To do -> Write down every entry once more, exactly as it reads.

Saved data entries

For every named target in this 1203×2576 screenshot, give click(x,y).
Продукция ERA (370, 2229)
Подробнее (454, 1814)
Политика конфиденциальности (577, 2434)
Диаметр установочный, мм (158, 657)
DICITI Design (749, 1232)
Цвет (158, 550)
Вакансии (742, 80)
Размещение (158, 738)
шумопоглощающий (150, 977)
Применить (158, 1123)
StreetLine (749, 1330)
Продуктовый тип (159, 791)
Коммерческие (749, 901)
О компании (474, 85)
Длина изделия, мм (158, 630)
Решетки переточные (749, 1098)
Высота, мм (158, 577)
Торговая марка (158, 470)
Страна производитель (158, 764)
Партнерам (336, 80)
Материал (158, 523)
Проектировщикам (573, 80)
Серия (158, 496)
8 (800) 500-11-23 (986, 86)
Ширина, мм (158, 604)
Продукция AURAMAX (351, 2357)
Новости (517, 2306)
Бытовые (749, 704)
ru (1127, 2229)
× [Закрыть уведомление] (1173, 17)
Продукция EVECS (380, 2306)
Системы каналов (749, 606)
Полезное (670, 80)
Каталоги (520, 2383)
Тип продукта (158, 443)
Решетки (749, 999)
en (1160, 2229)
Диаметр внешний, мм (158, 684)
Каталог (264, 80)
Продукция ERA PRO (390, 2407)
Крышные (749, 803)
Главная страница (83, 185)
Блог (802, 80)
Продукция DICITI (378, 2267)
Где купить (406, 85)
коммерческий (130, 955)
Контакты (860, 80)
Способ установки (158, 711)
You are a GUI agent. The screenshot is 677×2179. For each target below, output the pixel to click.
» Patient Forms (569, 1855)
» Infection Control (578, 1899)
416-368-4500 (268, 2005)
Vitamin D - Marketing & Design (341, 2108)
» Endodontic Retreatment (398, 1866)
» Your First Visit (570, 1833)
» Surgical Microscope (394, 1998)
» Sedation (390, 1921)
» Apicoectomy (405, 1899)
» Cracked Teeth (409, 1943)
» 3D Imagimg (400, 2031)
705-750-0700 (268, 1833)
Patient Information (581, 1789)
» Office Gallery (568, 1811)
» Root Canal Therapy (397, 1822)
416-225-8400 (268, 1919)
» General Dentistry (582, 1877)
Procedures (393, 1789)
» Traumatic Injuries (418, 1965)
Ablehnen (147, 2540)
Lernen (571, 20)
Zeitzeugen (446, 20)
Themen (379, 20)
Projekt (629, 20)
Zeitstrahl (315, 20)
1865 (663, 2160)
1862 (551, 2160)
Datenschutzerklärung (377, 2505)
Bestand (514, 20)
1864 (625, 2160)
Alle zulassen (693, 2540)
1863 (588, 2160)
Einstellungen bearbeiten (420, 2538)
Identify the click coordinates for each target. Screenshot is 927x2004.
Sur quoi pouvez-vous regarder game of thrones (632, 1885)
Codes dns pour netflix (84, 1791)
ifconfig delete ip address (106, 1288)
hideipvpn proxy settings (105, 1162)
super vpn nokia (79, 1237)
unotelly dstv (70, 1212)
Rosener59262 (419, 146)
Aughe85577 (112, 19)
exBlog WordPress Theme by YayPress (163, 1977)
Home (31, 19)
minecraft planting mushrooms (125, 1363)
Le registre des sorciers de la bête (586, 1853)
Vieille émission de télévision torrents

Written solution ->
For every named target in this 1203×2576 screenshot, give click(x,y).
Продукция ERA (370, 2229)
Подробнее (454, 1814)
Политика конфиденциальности (577, 2434)
Диаметр установочный, мм (158, 657)
DICITI Design (749, 1232)
Цвет (158, 550)
Вакансии (742, 80)
Размещение (158, 738)
шумопоглощающий (150, 977)
Применить (158, 1123)
StreetLine (749, 1330)
Продуктовый тип (159, 791)
Коммерческие (749, 901)
О компании (474, 85)
Длина изделия, мм (158, 630)
Решетки переточные (749, 1098)
Высота, мм (158, 577)
Торговая марка (158, 470)
Страна производитель (158, 764)
Партнерам (336, 80)
Материал (158, 523)
Проектировщикам (573, 80)
Серия (158, 496)
8 (800) 500-11-23 (986, 86)
Ширина, мм (158, 604)
Продукция AURAMAX (351, 2357)
Новости (517, 2306)
Бытовые (749, 704)
ru (1127, 2229)
× [Закрыть уведомление] (1173, 17)
Продукция EVECS (380, 2306)
Системы каналов (749, 606)
Полезное (670, 80)
Каталоги (520, 2383)
Тип продукта (158, 443)
Решетки (749, 999)
en (1160, 2229)
Диаметр внешний, мм (158, 684)
Каталог (264, 80)
Продукция ERA PRO (390, 2407)
Крышные (749, 803)
Главная страница (83, 185)
Блог (802, 80)
Продукция DICITI (378, 2267)
Где купить (406, 85)
коммерческий (130, 955)
Контакты (860, 80)
Способ установки (158, 711)
You are a GUI agent. The screenshot is 677×2179. For each target below, output the pixel to click.
» Patient Forms (569, 1855)
» Infection Control (578, 1899)
416-368-4500 (268, 2005)
Vitamin D - Marketing & Design (341, 2108)
» Endodontic Retreatment (398, 1866)
» Your First Visit (570, 1833)
» Surgical Microscope (394, 1998)
» Sedation (390, 1921)
» Apicoectomy (405, 1899)
» Cracked Teeth (409, 1943)
» 3D Imagimg (400, 2031)
705-750-0700 (268, 1833)
Patient Information (581, 1789)
» Office Gallery (568, 1811)
» Root Canal Therapy (397, 1822)
416-225-8400 (268, 1919)
» General Dentistry (582, 1877)
Procedures (393, 1789)
» Traumatic Injuries (418, 1965)
Ablehnen (147, 2540)
Lernen (571, 20)
Zeitzeugen (446, 20)
Themen (379, 20)
Projekt (629, 20)
Zeitstrahl (315, 20)
1865 (663, 2160)
1862 (551, 2160)
Datenschutzerklärung (377, 2505)
Bestand (514, 20)
1864 (625, 2160)
Alle zulassen (693, 2540)
1863 (588, 2160)
Einstellungen bearbeiten (420, 2538)
Identify the click coordinates for each target. Screenshot is 927x2004.
Sur quoi pouvez-vous regarder game of thrones (632, 1885)
Codes dns pour netflix (84, 1791)
ifconfig delete ip address (106, 1288)
hideipvpn proxy settings (105, 1162)
super vpn nokia (79, 1237)
unotelly dstv (70, 1212)
Rosener59262 (419, 146)
Aughe85577 (112, 19)
exBlog WordPress Theme by YayPress (163, 1977)
Home (31, 19)
minecraft planting mushrooms (125, 1363)
Le registre des sorciers de la bête (586, 1853)
Vieille émission de télévision torrents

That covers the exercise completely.